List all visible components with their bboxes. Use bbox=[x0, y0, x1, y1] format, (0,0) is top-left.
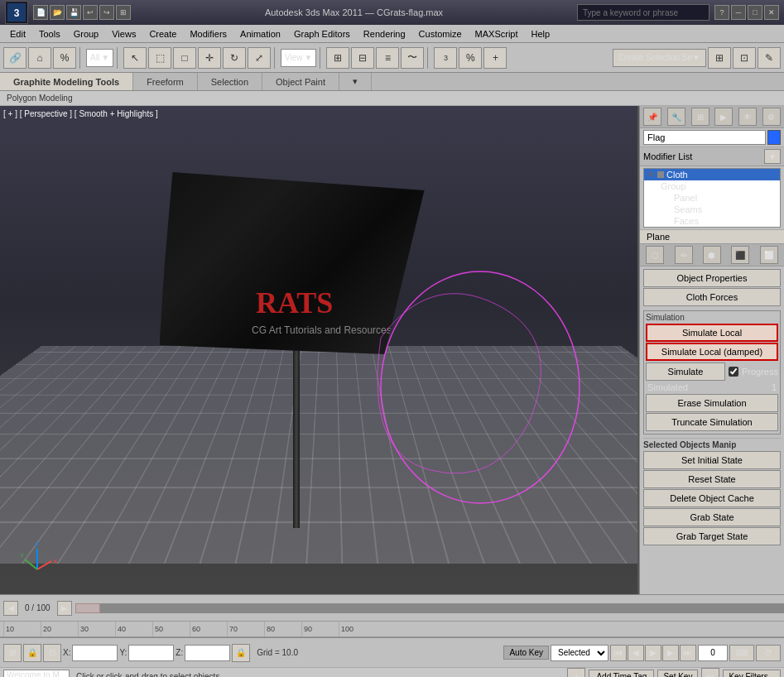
tab-selection[interactable]: Selection bbox=[198, 73, 262, 90]
play-btn[interactable]: ▶ bbox=[645, 645, 661, 661]
utilities-icon-btn[interactable]: ⚙ bbox=[762, 108, 781, 126]
tab-extra[interactable]: ▾ bbox=[339, 73, 372, 90]
wave-icon-btn[interactable]: 〜 bbox=[701, 668, 719, 678]
scale-tool[interactable]: ⤢ bbox=[248, 47, 271, 69]
create-selection-button[interactable]: Create Selection Se ▼ bbox=[613, 49, 706, 67]
pin-icon-btn[interactable]: 📌 bbox=[643, 108, 661, 126]
snap-toggle[interactable]: 🔗 bbox=[3, 47, 26, 69]
simulate-button[interactable]: Simulate bbox=[646, 363, 725, 381]
open-btn[interactable]: 📂 bbox=[50, 5, 65, 20]
set-key-button[interactable]: Set Key bbox=[657, 670, 698, 678]
go-start-btn[interactable]: ⏮ bbox=[610, 645, 627, 661]
display-icon-btn[interactable]: 👁 bbox=[738, 108, 757, 126]
new-btn[interactable]: 📄 bbox=[33, 5, 48, 20]
timeline-track[interactable] bbox=[75, 603, 784, 613]
add-tag-icon-btn[interactable]: + bbox=[567, 668, 585, 678]
tab-graphite-modeling[interactable]: Graphite Modeling Tools bbox=[0, 73, 133, 90]
truncate-simulation-button[interactable]: Truncate Simulation bbox=[646, 413, 778, 431]
percent-btn[interactable]: % bbox=[459, 47, 482, 69]
next-frame-btn[interactable]: ▶ bbox=[662, 645, 679, 661]
time-config-btn[interactable]: ⏱ bbox=[756, 645, 781, 661]
set-initial-state-button[interactable]: Set Initial State bbox=[643, 451, 781, 469]
motion-icon-btn[interactable]: ▶ bbox=[714, 108, 733, 126]
reset-state-button[interactable]: Reset State bbox=[643, 470, 781, 488]
border-icon-btn[interactable]: ⬢ bbox=[703, 246, 721, 264]
grab-state-button[interactable]: Grab State bbox=[643, 508, 781, 526]
auto-key-button[interactable]: Auto Key bbox=[503, 646, 549, 660]
search-input[interactable] bbox=[577, 4, 709, 21]
minimize-btn[interactable]: ─ bbox=[731, 5, 746, 20]
edge-icon-btn[interactable]: ✏ bbox=[675, 246, 693, 264]
menu-modifiers[interactable]: Modifiers bbox=[183, 25, 233, 43]
tree-item-group[interactable]: Group bbox=[644, 180, 780, 192]
extra-tool1[interactable]: ⊞ bbox=[708, 47, 731, 69]
view-dropdown[interactable]: View ▼ bbox=[281, 49, 316, 67]
key-mode-btn[interactable]: ⌨ bbox=[729, 645, 754, 661]
timeline-prev-btn[interactable]: ◀ bbox=[3, 601, 18, 616]
num-btn[interactable]: 3 bbox=[434, 47, 457, 69]
select-tool[interactable]: ↖ bbox=[123, 47, 147, 69]
viewport[interactable]: [ + ] [ Perspective ] [ Smooth + Highlig… bbox=[0, 106, 639, 594]
vertex-icon-btn[interactable]: ⬡ bbox=[646, 246, 664, 264]
plane-item[interactable]: Plane bbox=[640, 229, 784, 243]
snap-icon-btn[interactable]: ⊞ bbox=[3, 644, 22, 662]
menu-graph-editors[interactable]: Graph Editors bbox=[287, 25, 357, 43]
rotate-tool[interactable]: ↻ bbox=[223, 47, 246, 69]
z-input[interactable] bbox=[185, 645, 230, 661]
angle-snap[interactable]: ⌂ bbox=[28, 47, 51, 69]
all-dropdown[interactable]: All ▼ bbox=[86, 49, 113, 67]
menu-help[interactable]: Help bbox=[525, 25, 557, 43]
add-time-tag-button[interactable]: Add Time Tag bbox=[589, 670, 654, 678]
object-name-input[interactable] bbox=[643, 130, 766, 145]
delete-object-cache-button[interactable]: Delete Object Cache bbox=[643, 489, 781, 507]
grab-target-state-button[interactable]: Grab Target State bbox=[643, 527, 781, 545]
menu-create[interactable]: Create bbox=[142, 25, 183, 43]
select-rect[interactable]: □ bbox=[173, 47, 196, 69]
percent-snap[interactable]: % bbox=[53, 47, 76, 69]
menu-animation[interactable]: Animation bbox=[233, 25, 287, 43]
align-tool[interactable]: ⊟ bbox=[351, 47, 374, 69]
menu-tools[interactable]: Tools bbox=[32, 25, 67, 43]
grid-icon-btn[interactable]: ⊡ bbox=[43, 644, 61, 662]
cloth-forces-button[interactable]: Cloth Forces bbox=[643, 288, 781, 306]
help-btn[interactable]: ? bbox=[714, 5, 729, 20]
mirror-tool[interactable]: ⊞ bbox=[326, 47, 349, 69]
object-color-swatch[interactable] bbox=[767, 130, 781, 145]
menu-maxscript[interactable]: MAXScript bbox=[469, 25, 525, 43]
key-filters-button[interactable]: Key Filters... bbox=[723, 670, 781, 678]
close-btn[interactable]: ✕ bbox=[764, 5, 779, 20]
frame-input[interactable]: 0 bbox=[698, 645, 728, 661]
tab-object-paint[interactable]: Object Paint bbox=[262, 73, 339, 90]
extra-tool3[interactable]: ✎ bbox=[758, 47, 781, 69]
erase-simulation-button[interactable]: Erase Simulation bbox=[646, 394, 778, 412]
simulate-local-button[interactable]: Simulate Local bbox=[646, 324, 778, 342]
tree-item-seams[interactable]: Seams bbox=[644, 204, 780, 215]
tree-item-panel[interactable]: Panel bbox=[644, 192, 780, 204]
menu-group[interactable]: Group bbox=[67, 25, 106, 43]
selected-dropdown[interactable]: Selected bbox=[551, 645, 608, 661]
redo-btn[interactable]: ↪ bbox=[99, 5, 114, 20]
extra-btn[interactable]: ⊞ bbox=[116, 5, 131, 20]
curve-tool[interactable]: 〜 bbox=[401, 47, 424, 69]
y-input[interactable] bbox=[128, 645, 174, 661]
hierarchy-icon-btn[interactable]: ⊞ bbox=[691, 108, 709, 126]
progress-checkbox[interactable] bbox=[729, 367, 738, 377]
lock-toggle-btn[interactable]: 🔒 bbox=[232, 644, 250, 662]
viewport-canvas[interactable]: RATS CG Art Tutorials and Resources Z X … bbox=[0, 106, 637, 594]
select-region[interactable]: ⬚ bbox=[148, 47, 171, 69]
simulate-local-damped-button[interactable]: Simulate Local (damped) bbox=[646, 343, 778, 361]
menu-views[interactable]: Views bbox=[105, 25, 142, 43]
maximize-btn[interactable]: □ bbox=[748, 5, 762, 20]
extra-tool2[interactable]: ⊡ bbox=[733, 47, 756, 69]
add-btn[interactable]: + bbox=[483, 47, 507, 69]
modifier-dropdown-button[interactable]: ▼ bbox=[764, 149, 781, 164]
undo-btn[interactable]: ↩ bbox=[83, 5, 98, 20]
x-input[interactable] bbox=[72, 645, 118, 661]
menu-customize[interactable]: Customize bbox=[412, 25, 469, 43]
save-btn[interactable]: 💾 bbox=[66, 5, 81, 20]
poly-icon-btn[interactable]: ⬛ bbox=[731, 246, 749, 264]
layer-tool[interactable]: ≡ bbox=[376, 47, 399, 69]
menu-rendering[interactable]: Rendering bbox=[357, 25, 412, 43]
lock-icon-btn[interactable]: 🔒 bbox=[23, 644, 41, 662]
timeline-next-btn[interactable]: ▶ bbox=[57, 601, 72, 616]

What you have to do:
In the entries above, identify every line with the word "state". Copy those lines.

Answer box:
set-initial-state-button[interactable]: Set Initial State bbox=[643, 451, 781, 469]
reset-state-button[interactable]: Reset State bbox=[643, 470, 781, 488]
grab-state-button[interactable]: Grab State bbox=[643, 508, 781, 526]
grab-target-state-button[interactable]: Grab Target State bbox=[643, 527, 781, 545]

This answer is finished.